Lebanon: CPJ alarmed by attacks on pro-government media
|Publisher||Committee to Protect Journalists|
|Publication Date||9 May 2008|
|Cite as||Committee to Protect Journalists, Lebanon: CPJ alarmed by attacks on pro-government media, 9 May 2008, available at: http://www.refworld.org/docid/48358a948.html [accessed 17 September 2014]|
|Disclaimer||This is not a UNHCR publication. UNHCR is not responsible for, nor does it necessarily endorse, its content. Any views expressed are solely those of the author or publisher and do not necessarily reflect those of UNHCR, the United Nations or its Member States.|
New York, May 9, 2008 – The Committee to Protect Journalists denounces a series of threats and attacks carried out today by the Lebanese Shiite group Hezbollah and its allies against pro-government news outlets in the Lebanese capital, Beirut.
In separate incidents on Friday, Hezbollah gunmen and allied opposition groups attacked and threatened offices belonging to the Future media group owned by Saad Hariri, leader of parliament's U.S.-backed governing coalition.
Future TV's terrestrial and satellite broadcasts, along with broadcasts from its Radio Orient, were halted after Hezbollah gunmen threatened staff at a Future office in the Qoreitem section, a senior staff member told CPJ. "We were told that if we don't stop broadcasting [Hezbollah] would set fire to the building," the source said. The Lebanese army subsequently advised the staff to comply, the source said.
Also Friday, loyalists from the antigovernment Lebanese Syrian Nationalist Party set fire to a Future TV building in Beirut's Raouche area, according to international news reports. Reuters reported that thick clouds were seen rising from the building. The Associated Press reported that Hezbollah gunmen set fire to the offices of the Hariri-owned Al-Mustaqbal daily in Beirut's Ramlet al-Bayda neighborhood.
"We call on Hezbollah fighters to end this campaign of intimidation and censorship aimed at the government-allied media." said CPJ Executive Director Joel Simon.
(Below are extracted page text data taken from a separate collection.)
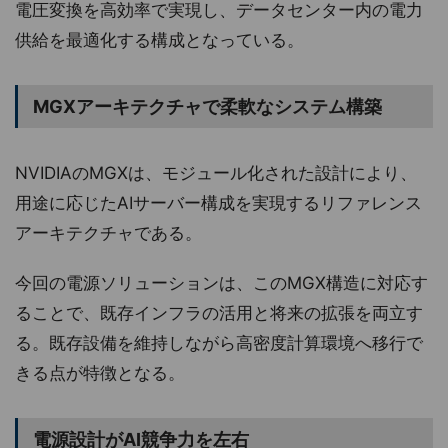
電圧変換を高効率で実現し、データセンター内の電力
供給を最適化する構成となっている。
MGXアーキテクチャで柔軟なシステム構築
NVIDIAのMGXは、モジュール化された設計により、
用途に応じたAIサーバー構成を実現するリファレンス
アーキテクチャである。
今回の電源ソリューションは、このMGX構造に対応す
ることで、既存インフラの活用と将来の拡張を両立す
る。既存設備を維持しながら高密度計算環境へ移行で
きる点が特徴となる。
電源設計がAI競争力を左右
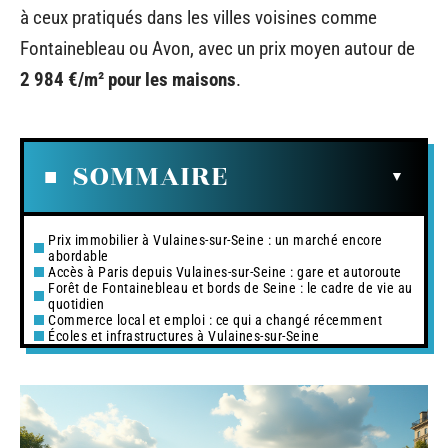
à ceux pratiqués dans les villes voisines comme
Fontainebleau ou Avon, avec un prix moyen autour de
2 984 €/m² pour les maisons
.
SOMMAIRE
Prix immobilier à Vulaines-sur-Seine : un marché encore
abordable
Accès à Paris depuis Vulaines-sur-Seine : gare et autoroute
Forêt de Fontainebleau et bords de Seine : le cadre de vie au
quotidien
Commerce local et emploi : ce qui a changé récemment
Écoles et infrastructures à Vulaines-sur-Seine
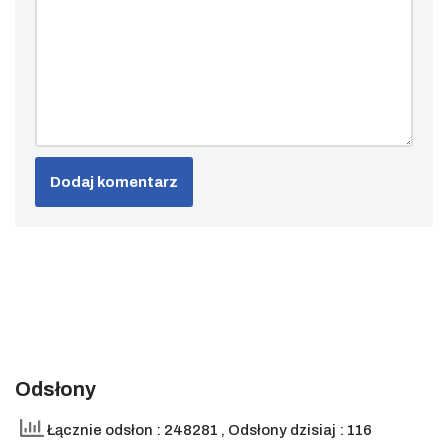
Odsłony
Łącznie odsłon : 248281
, Odsłony dzisiaj : 116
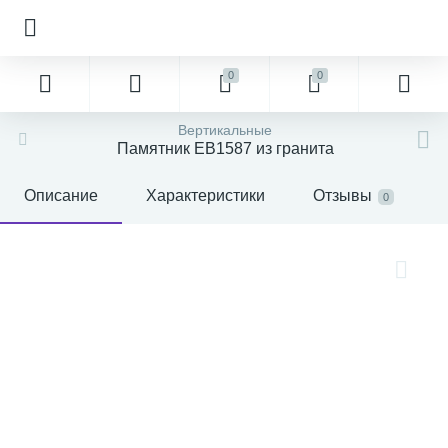
0
0
Вертикальные
Памятник EB1587 из гранита
Описание
Характеристики
Отзывы
0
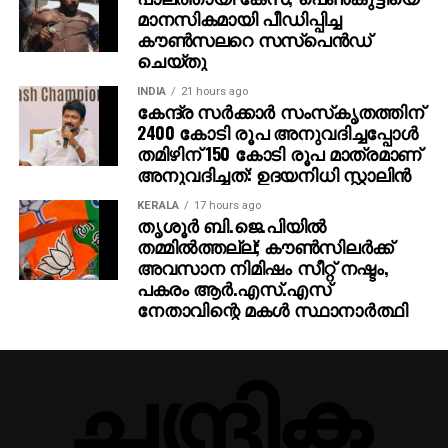
മാനസികമായി പീഡിപ്പിച്ച
കൗൺസലറെ സസ്പെൻഡ്
ചെയ്തു
INDIA
21 hours ago
കേന്ദ്ര സര്‍ക്കാര്‍ സംസ്‌കൃതത്തിന്
2400 കോടി രൂപ അനുവദിച്ചപ്പോള്‍
തമിഴിന് 150 കോടി രൂപ മാത്രമാണ്
അനുവദിച്ചത്: ഉദയനിധി സ്റ്റാലിന്‍
KERALA
17 hours ago
തൃശൂര്‍ ബി.ജെ.പിയില്‍
തമ്മില്‍ത്തല്ല്; കൗണ്‍സിലര്‍ക്ക്
അവസാന നിമിഷം സീറ്റ് നഷ്ടം,
പകരം ആര്‍.എസ്.എസ്
നേതാവിന്റെ മകള്‍ സ്ഥാനാര്‍ത്ഥി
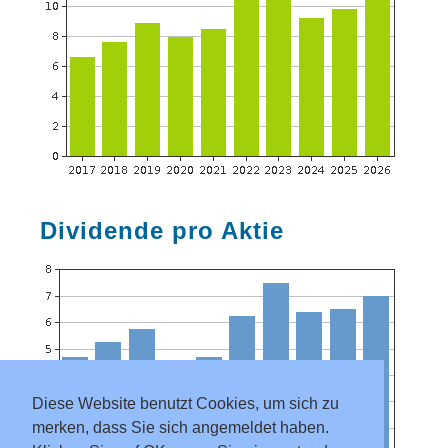
Dividende pro Aktie
Diese Website benutzt Cookies, um sich zu
merken, dass Sie sich angemeldet haben.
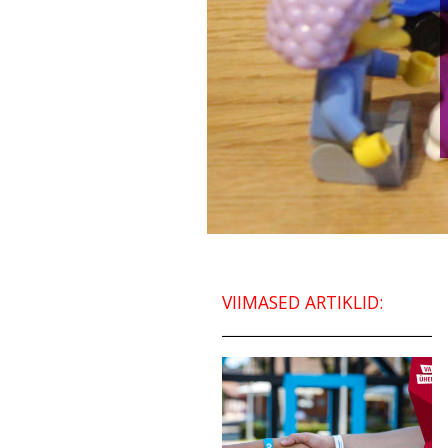
VIIMASED ARTIKLID:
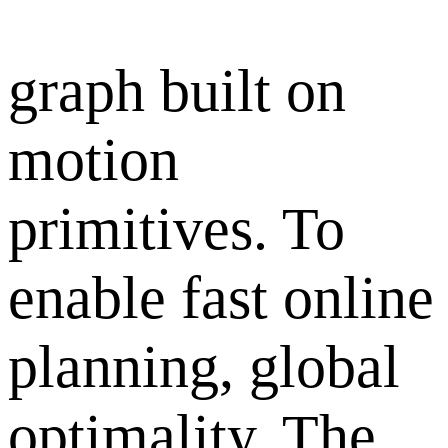
graph built on
motion
primitives. To
enable fast online
planning, global
optimality. The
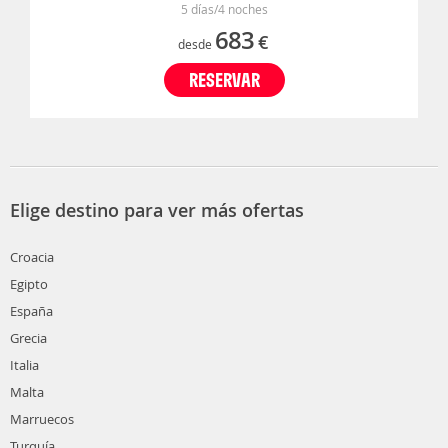
5 días/4 noches
683
€
desde
RESERVAR
Elige destino para ver más ofertas
Croacia
Egipto
España
Grecia
Italia
Malta
Marruecos
Turquía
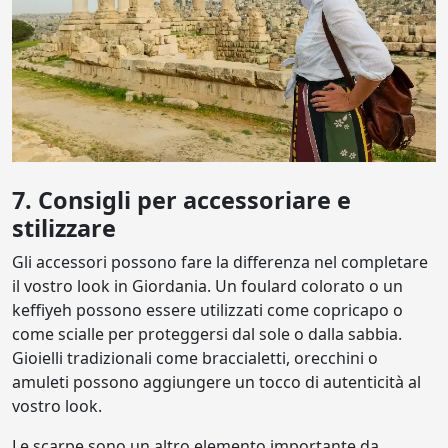
7. Consigli per accessoriare e
stilizzare
Gli accessori possono fare la differenza nel completare
il vostro look in Giordania. Un foulard colorato o un
keffiyeh possono essere utilizzati come copricapo o
come scialle per proteggersi dal sole o dalla sabbia.
Gioielli tradizionali come braccialetti, orecchini o
amuleti possono aggiungere un tocco di autenticità al
vostro look.
Le scarpe sono un altro elemento importante da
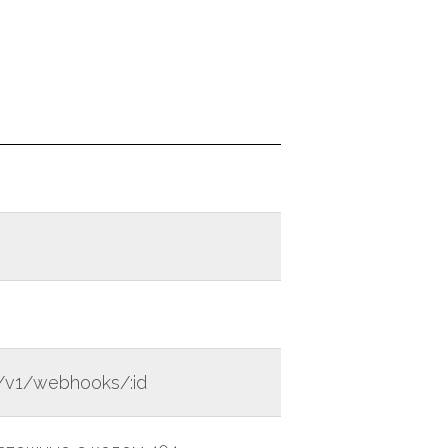
r/v1/webhooks/:id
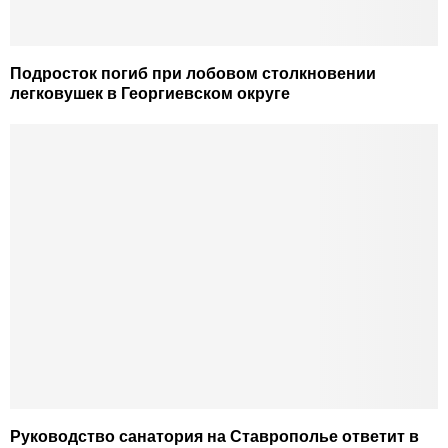
Подросток погиб при лобовом столкновении
легковушек в Георгиевском округе
Руководство санатория на Ставрополье ответит в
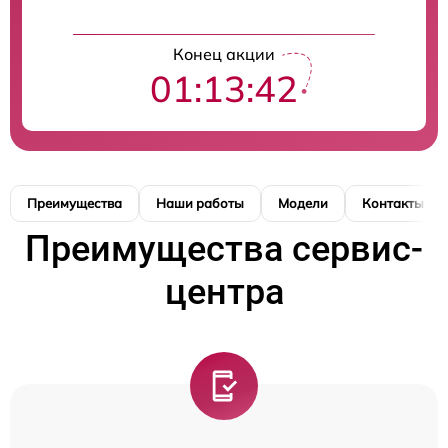
Конец акции
01:13:42
Преимущества
Наши работы
Модели
Контакты
Преимущества сервис-
центра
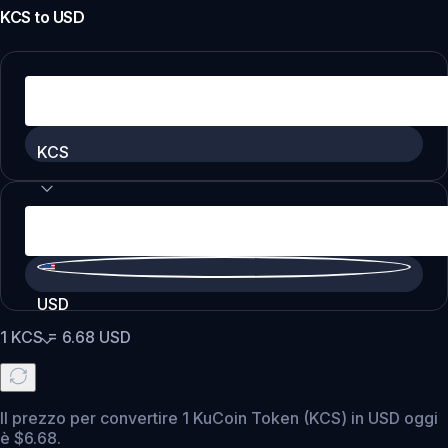
KCS
to
USD
KCS
USD
1
KCS
=
6.68
USD
Il prezzo per convertire 1 KuCoin Token (KCS) in USD oggi
è $6.68.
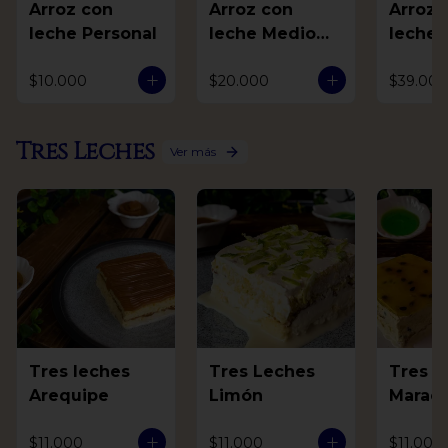
Arroz con
Arroz con
Arroz 
leche Personal
leche Medio
leche 
Litro
$10.000
$20.000
$39.000
Tres Leches
Ver más
Tres leches
Tres Leches
Tres L
Arequipe
Limón
Marac
$11.000
$11.000
$11.000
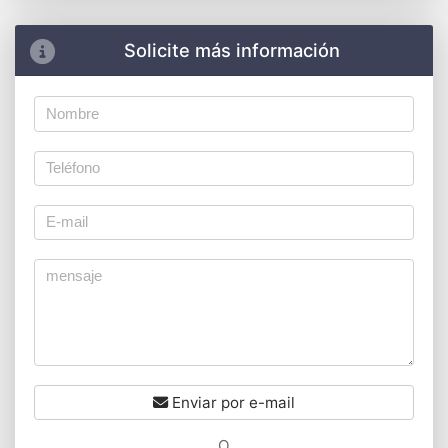
Solicite más información
Enviar por e-mail
O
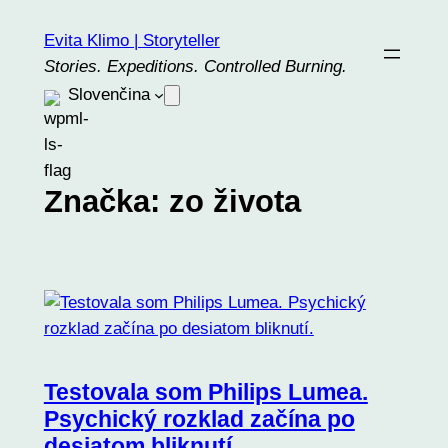
Prejsť
Evita Klimo | Storyteller
na
Stories. Expeditions. Controlled Burning.
obsah
Slovenčina
Značka:
zo života
Testovala som Philips Lumea.
Psychický rozklad začína po
desiatom bliknutí.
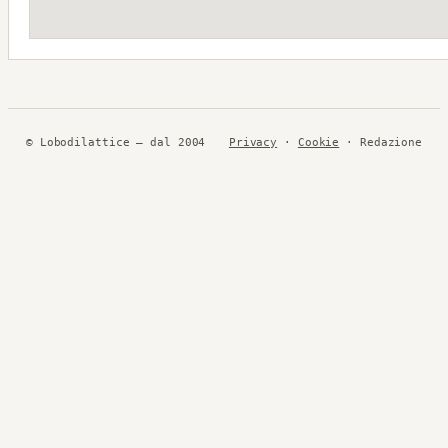
© Lobodilattice — dal 2004
Privacy
·
Cookie
· Redazione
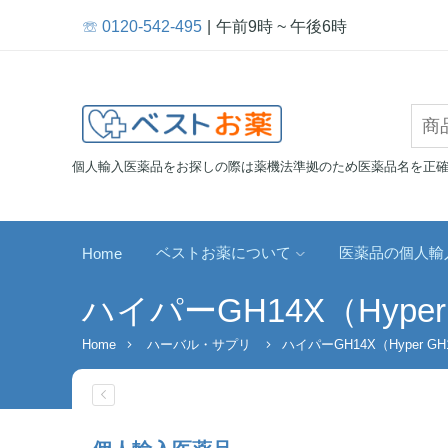
☏ 0120-542-495
午前9時 ~ 午後6時
個人輸入医薬品をお探しの際は薬機法準拠のため医薬品名を正
ベストお薬について
医薬品の個人輸
Home
ハイパーGH14X（Hyper
Home
ハーバル・サプリ
ハイパーGH14X（Hyper GH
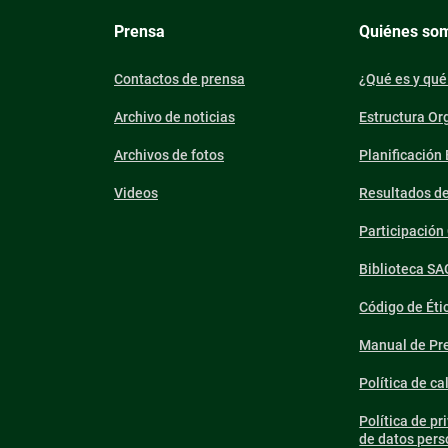
Prensa
Quiénes so
Contactos de prensa
¿Qué es y qué
Archivo de noticias
Estructura Or
Archivos de fotos
Planificación
Videos
Resultados d
Participació
Biblioteca SA
Código de Éti
Manual de Pre
Política de ca
Política de pr
de datos pers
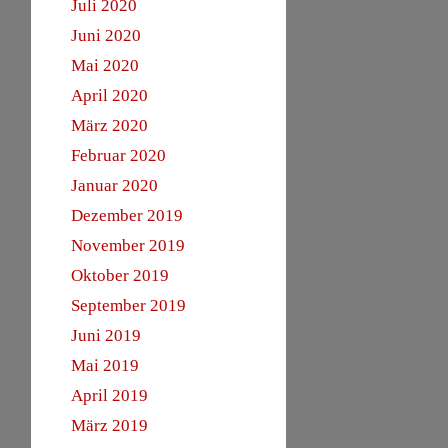
Juli 2020
Juni 2020
Mai 2020
April 2020
März 2020
Februar 2020
Januar 2020
Dezember 2019
November 2019
Oktober 2019
September 2019
Juni 2019
Mai 2019
April 2019
März 2019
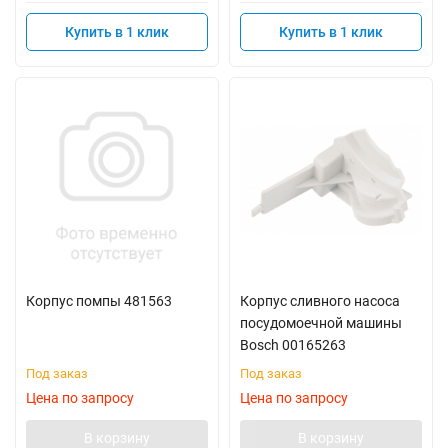
Купить в 1 клик
Купить в 1 клик
Корпус помпы 481563
Корпус сливного насоса
посудомоечной машины
Bosch 00165263
Под заказ
Под заказ
Цена по запросу
Цена по запросу
В корзину
В корзину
The attacks came as Hezbollah and its armed allies seized control of Sunni Muslim-dominated West Beirut following three days of clashes with pro-government forces that have killed at least 11 people and injured dozens. The fighting was triggered mainly by a government decision to close down Hezbollah's telephone network. Throughout the fighting, Lebanon's factionalized media have displayed heavy partisanship, according to journalists.